After clearing a space on the mantel for her bazillionth trophy and gold medal, Schwikert announced her retirement from competitive gymnastics — not at a news conference as they do in football or baseball, but on a cell phone as she tooled around the San Fernando Valley in her car.

“This is it,” Schwikert said with little fanfare. “It’s been a very long road, to be honest. It hasn’t hit me yet, but I know I’m gonna miss it.”

What, no comeback? What if somebody like Pamela Anderson wanted to sponsor her?

A few years back, when Schwikert was still on the national team, Anderson (who has been known to do a few floor exercises of her own) wrote a $20,000 check so Mohini Bhardwaj, who also starred for UCLA, could train for the Athens Olympics. Bhardwaj was closing in on her 26th birthday, which, in gymnastics years, made her older than a pair of Mary Lou Retton’s tights.

“No, I’m ready to start a new chapter in my life,” she said.

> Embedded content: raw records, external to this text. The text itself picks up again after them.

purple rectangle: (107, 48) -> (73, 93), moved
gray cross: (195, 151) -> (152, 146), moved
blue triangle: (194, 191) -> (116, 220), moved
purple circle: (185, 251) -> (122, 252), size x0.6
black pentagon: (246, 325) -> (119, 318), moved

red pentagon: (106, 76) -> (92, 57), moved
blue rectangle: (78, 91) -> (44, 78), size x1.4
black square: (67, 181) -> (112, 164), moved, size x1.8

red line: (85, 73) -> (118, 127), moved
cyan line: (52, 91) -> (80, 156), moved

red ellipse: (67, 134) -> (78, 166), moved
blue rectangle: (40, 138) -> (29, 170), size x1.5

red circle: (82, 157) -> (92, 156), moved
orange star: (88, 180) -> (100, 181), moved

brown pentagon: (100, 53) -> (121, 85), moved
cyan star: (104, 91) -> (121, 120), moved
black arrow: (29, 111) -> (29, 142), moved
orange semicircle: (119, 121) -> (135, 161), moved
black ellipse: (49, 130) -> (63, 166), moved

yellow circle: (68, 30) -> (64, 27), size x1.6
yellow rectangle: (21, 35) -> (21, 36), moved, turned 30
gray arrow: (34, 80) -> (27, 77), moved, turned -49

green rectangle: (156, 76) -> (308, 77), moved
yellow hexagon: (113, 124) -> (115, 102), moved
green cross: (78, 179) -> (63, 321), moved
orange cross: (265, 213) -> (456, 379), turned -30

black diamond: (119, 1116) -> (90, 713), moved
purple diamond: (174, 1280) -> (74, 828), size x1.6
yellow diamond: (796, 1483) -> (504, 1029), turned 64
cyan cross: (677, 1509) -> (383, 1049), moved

What about Cirque de Soleil? She could come home and make a good living by doing tumbling runs in a showroom full of tourists. Even sleep in her old bed, if she wanted.

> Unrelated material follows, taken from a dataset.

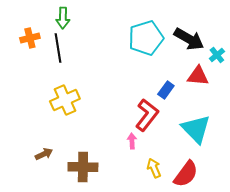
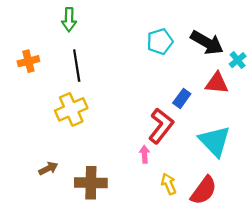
orange cross: (30, 38) -> (28, 61), moved
cyan pentagon: (146, 38) -> (160, 41), size x0.7
black line: (58, 48) -> (77, 66), moved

Uh-uh. She likes her apartment in Sherman Oaks, Calif. She likes being on her own (although her sister Joy, also an All-American gymnast at UCLA, lives on the same floor).

Schwikert said she saw “Le Reve,” the Cirque-ish production at Wynn Las Vegas, with her UCLA teammates after a meet in Las Vegas during the holidays. Impressive performances. Impressive costumes. Impressive night out.

But not the career for her.

“No, I’m definitely finished,” she said. “I’m still a young woman, 23. It seems like a good time to turn over a new leaf. I’m ready for a new challenge. There are new things I want to learn.”

Specifically, she wants to learn about TV sports. When she was forced to sit out most of her sophomore season after shoulder surgery, she did color and voice-over on broadcasts of UCLA meets. She’s also done promotional work for Fox Sports, so she has a foot — not the one with the bum Achilles — in the door.

But before she totally rinses the chalk from her hands and unwraps her ankle for the last time, there’s one more gymnastics-related event on her calendar.

On June 22, Schwikert and her 2003 U.S. World Championship gold medal-winning teammates — Terin Humphrey, Courtney Kupets, Chellsie Memmel, Hollie Vise and alternates Annia Hatch and Ashley Postell — will be inducted into the USA Gymnastics Hall of Fame.

“I’m superexcited,” Schwikert said. “When I first heard, I said, ‘I don’t get it,’ because I’m so young. With that said, in a sport where you peak at 15 or 16, 23 is considered an old woman in gymnastics.”

So call it her Lifetime Achievement Award. After years and years and years of 9.9s, Tasha Schwikert’s gymnastics career will end with a perfect 10 during a luncheon at the Marriott in downtown Philadelphia.

Even a judge from the old East Germany would have to stand and applaud.